Sperry will retire from the University of Utah in December, so it’s a time to look back on a career that started, in retrospect, as early as kindergarten in his hometown of Normal. “Of course I was also obsessed with being a truck driver,” he adds. “But I did draw lots of trees and enjoyed watching our teacher demonstrate the ascent of food coloring in the transpiration stream of a celery stalk.”

But like a true scientist he is always looking forward as well, not just finding a home for that centrifuge with the custom-made rotors, but enlisting the programming skills of undergraduate lab associate Henry Todd. Todd, together with lab mates Martin Venturas and Yujie Wang, is  facilitating  climate change simulations of 520 combinations of 8 species in 20 sites across the country based on  six climate projections and two emissions scenarios … over 30 years.

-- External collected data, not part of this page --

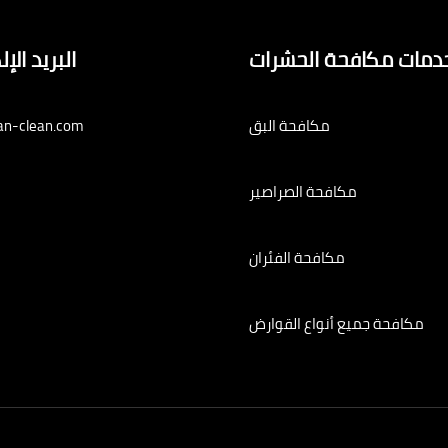
دمات مكافحة الحشرات
البريد الإ
مكافحة البق
an-clean.com
مكافحة الصراصير
مكافحة الفئران
مكافحة جميع أنواع القوارض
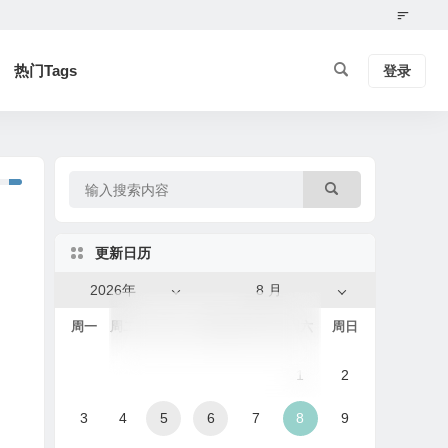
热门Tags
登录
更新日历
2026年
8 月
周一
周二
周三
周四
周五
周六
周日
1
2
3
4
5
6
7
8
9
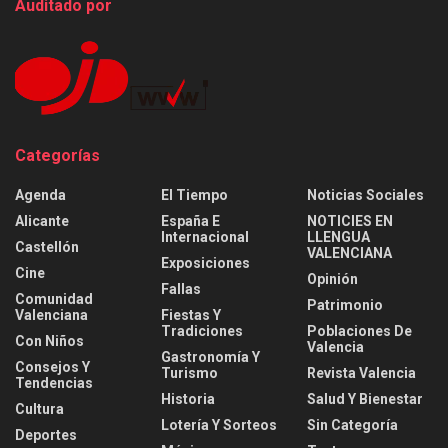
Auditado por
Categorías
Agenda
El Tiempo
Noticias Sociales
Alicante
España E
NOTICIES EN
Internacional
LLENGUA
Castellón
VALENCIANA
Exposiciones
Cine
Opinión
Fallas
Comunidad
Patrimonio
Valenciana
Fiestas Y
Tradiciones
Poblaciones De
Con Niños
Valencia
Gastronomía Y
Consejos Y
Turismo
Revista Valencia
Tendencias
Historia
Salud Y Bienestar
Cultura
Lotería Y Sorteos
Sin Categoría
Deportes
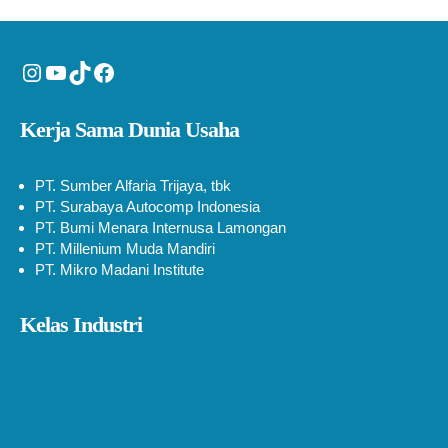
Instagram
YouTube
TikTok
Facebook
Kerja Sama Dunia Usaha
PT. Sumber Alfaria Trijaya, tbk
PT. Surabaya Autocomp Indonesia
PT. Bumi Menara Internusa Lamongan
PT. Millenium Muda Mandiri
PT. Mikro Madani Institute
Kelas Industri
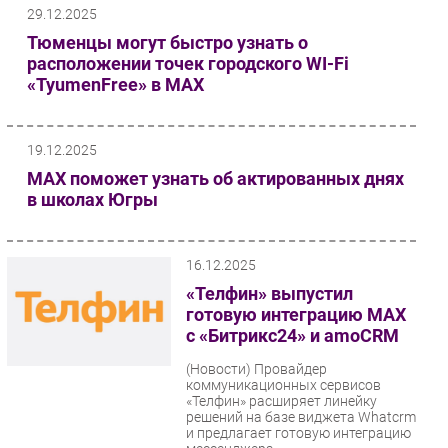
29.12.2025
Тюменцы могут быстро узнать о
расположении точек городского WI-Fi
«TyumenFree» в МАХ
19.12.2025
МАХ поможет узнать об актированных днях
в школах Югры
16.12.2025
«Телфин» выпустил
готовую интеграцию MAX
c «Битрикс24» и amoCRM
(Новости)
Провайдер
коммуникационных сервисов
«Телфин» расширяет линейку
решений на базе виджета Whatcrm
и предлагает готовую интеграцию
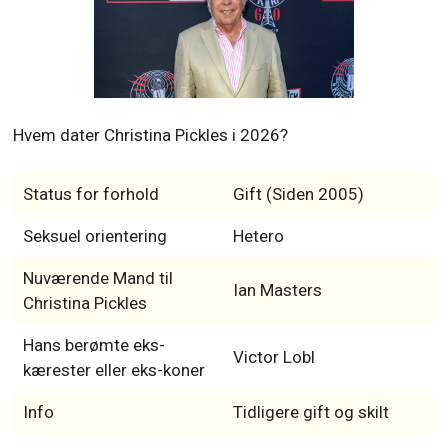
Hvem dater Christina Pickles i 2026?
Status for forhold
Gift (Siden 2005)
Seksuel orientering
Hetero
Nuværende Mand til
Ian Masters
Christina Pickles
Hans berømte eks-
Victor Lobl
kærester eller eks-koner
Info
Tidligere gift og skilt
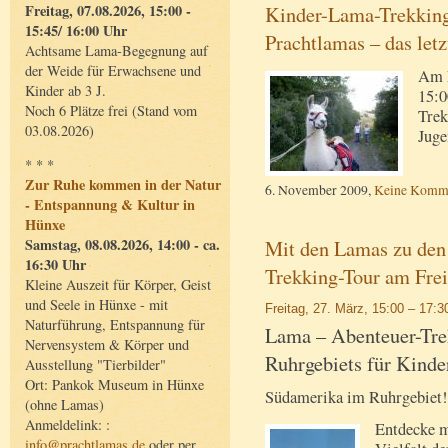
Kinder-Lama-Trekking
Freitag, 07.08.2026, 15:00 -
15:45/ 16:00 Uhr
Prachtlamas – das let
Achtsame Lama-Begegnung auf
der Weide für Erwachsene und
Am F
Kinder ab 3 J.
15:0
Noch 6 Plätze frei (Stand vom
Trek
03.08.2026)
Juge
* * *
Zur Ruhe kommen in der Natur
6. November 2009,
Keine Komm
- Entspannung & Kultur in
Hünxe
Mit den Lamas zu den
Samstag, 08.08.2026, 14:00 - ca.
16:30 Uhr
Trekking-Tour am Frei
Kleine Auszeit für Körper, Geist
und Seele in Hünxe - mit
Freitag, 27. März, 15:00 – 17:3
Naturführung, Entspannung für
Lama – Abenteuer-Tre
Nervensystem & Körper und
Ruhrgebiets für Kinde
Ausstellung "Tierbilder"
Ort: Pankok Museum in Hünxe
Südamerika im Ruhrgebiet!
(ohne Lamas)
Anmeldelink: :
Entdecke m
info@prachtlamas.de
oder per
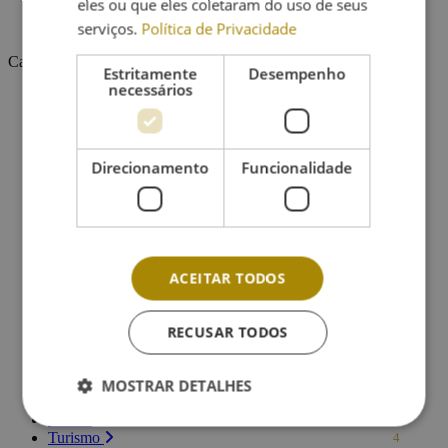
eles ou que eles coletaram do uso de seus
Encontro com Pedro Chagas Freitas
serviços.
Política de Privacidade
Categorias
Estritamente
Desempenho
necessários
Agricultura
2
Atividades Escolares
8
Colóquio
2
Concertinas
2
Direcionamento
Funcionalidade
Concertos
38
Concurso
2
Cultura
56
Desporto
21
Empreendedorismo
1
Eventos Gerais
14
Exposição
2
ACEITAR TODOS
Floresta
7
Hasta Pública
2
História
1
RECUSAR TODOS
Informação geral
8
Natal
4
Novas Tecnologias
MOSTRAR DETALHES
4
Religião
14
Teatro
1
Turismo
4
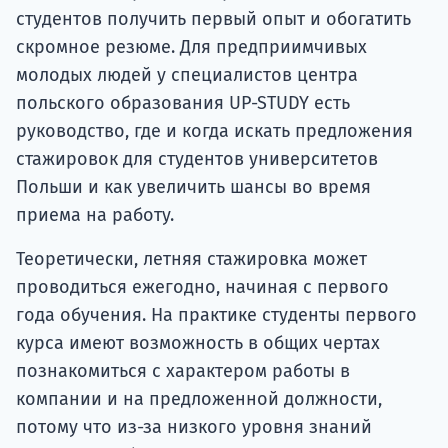
студентов получить первый опыт и обогатить
скромное резюме. Для предприимчивых
молодых людей у специалистов центра
польского образования UP-STUDY есть
руководство, где и когда искать предложения
стажировок для студентов университетов
Польши и как увеличить шансы во время
приема на работу.
Теоретически, летняя стажировка может
проводиться ежегодно, начиная с первого
года обучения. На практике студенты первого
курса имеют возможность в общих чертах
познакомиться с характером работы в
компании и на предложенной должности,
потому что из-за низкого уровня знаний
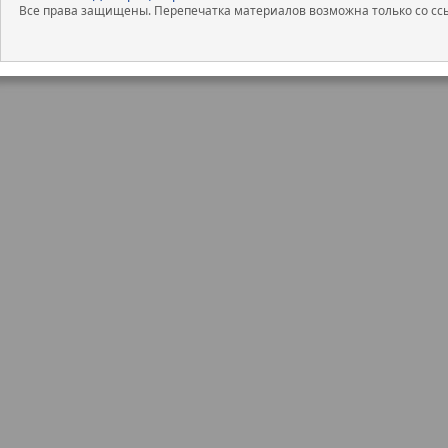
Все права защищены. Перепечатка материалов возможна только со ссы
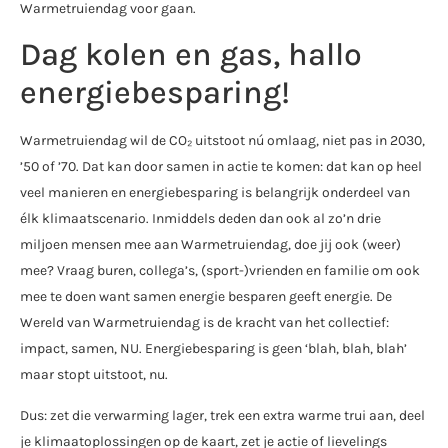
Warmetruiendag voor gaan.
Dag kolen en gas, hallo
energiebesparing!
Warmetruiendag wil de CO₂ uitstoot nú omlaag, niet pas in 2030,
’50 of ’70. Dat kan door samen in actie te komen: dat kan op heel
veel manieren en energiebesparing is belangrijk onderdeel van
élk klimaatscenario. Inmiddels deden dan ook al zo’n drie
miljoen mensen mee aan Warmetruiendag, doe jij ook (weer)
mee? Vraag buren, collega’s, (sport-)vrienden en familie om ook
mee te doen want samen energie besparen geeft energie. De
Wereld van Warmetruiendag is de kracht van het collectief:
impact, samen, NU. Energiebesparing is geen ‘blah, blah, blah’
maar stopt uitstoot, nu.
Dus: zet die verwarming lager, trek een extra warme trui aan, deel
je klimaatoplossingen op de kaart, zet je actie of lievelings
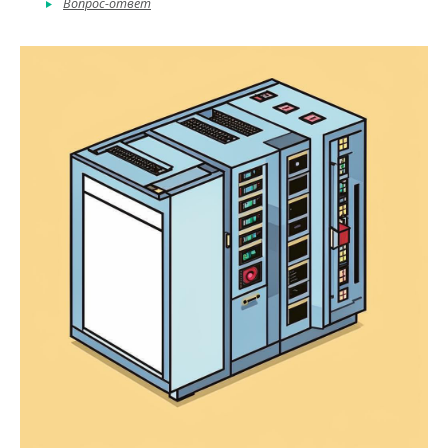
Вопрос-ответ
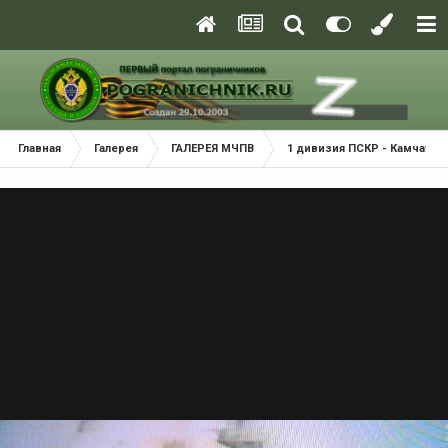
Главная
Галерея
ГАЛЕРЕЯ МЧПВ
1 дивизия ПСКР - Камчатка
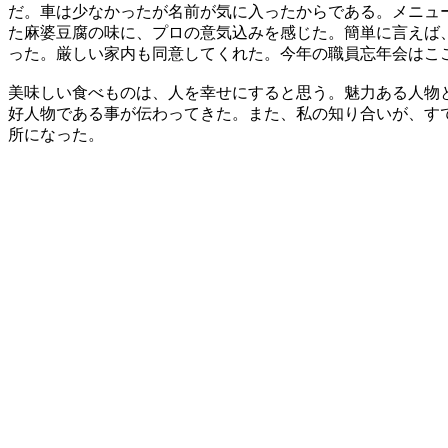
だ。車は少なかったが名前が気に入ったからである。メニュ
た麻婆豆腐の味に、プロの意気込みを感じた。簡単に言えば
った。厳しい家内も同意してくれた。今年の職員忘年会はこ
美味しい食べものは、人を幸せにすると思う。魅力ある人物
好人物である事が伝わってきた。また、私の知り合いが、す
所になった。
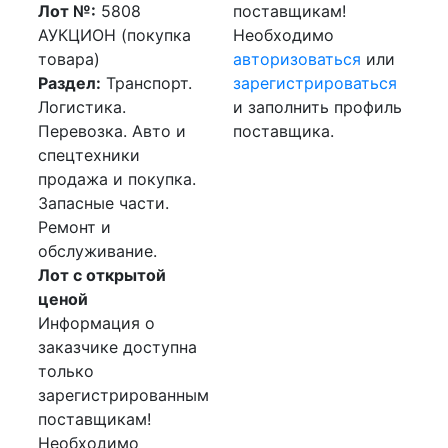
Лот №:
5808
поставщикам!
АУКЦИОН (покупка
Необходимо
товара)
авторизоваться
или
Раздел:
Транспорт.
зарегистрироваться
Логистика.
и заполнить профиль
Перевозка. Авто и
поставщика.
спецтехники
продажа и покупка.
Запасные части.
Ремонт и
обслуживание.
Лот с открытой
ценой
Информация о
заказчике доступна
только
зарегистрированным
поставщикам!
Необходимо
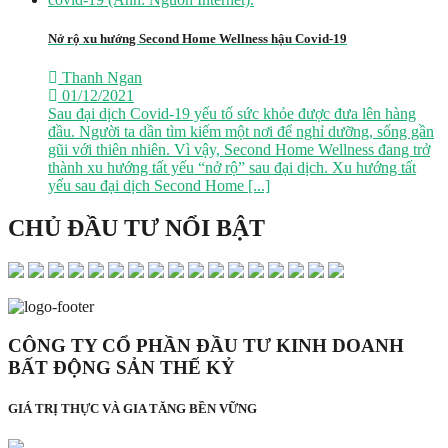
Nở rộ xu hướng Second Home Wellness hậu Covid-19
Thanh Ngan
01/12/2021
Sau đại dịch Covid-19 yếu tố sức khỏe được đưa lên hàng
đầu. Người ta dần tìm kiếm một nơi để nghỉ dưỡng, sống gần
gũi với thiên nhiên. Vì vậy, Second Home Wellness đang trở
thành xu hướng tất yếu “nở rộ” sau đại dịch. Xu hướng tất
yếu sau đại dịch Second Home [...]
CHỦ ĐẦU TƯ NỔI BẬT
CÔNG TY CỔ PHẦN ĐẦU TƯ KINH DOANH
BẤT ĐỘNG SẢN THẾ KỶ
GIÁ TRỊ THỰC VÀ GIA TĂNG BỀN VỮNG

John Sperry will not be parsing through this kind of macro data for much longer, limiting himself to just a few more papers and farewell meetings. Retirement will  allow him  more time to adventure with his wife Holly in their truck camper and to be in his  favorite laboratory: the outdoors. He and his canoeing buddies also look forward to expanding their summer-long explorations of northern wilderness, a place where you can travel over 600 miles under your own steam and not see another soul for a month and a half. Sperry is harking to the dictum: “no one on their death bed wishes that they had spent more time at work.”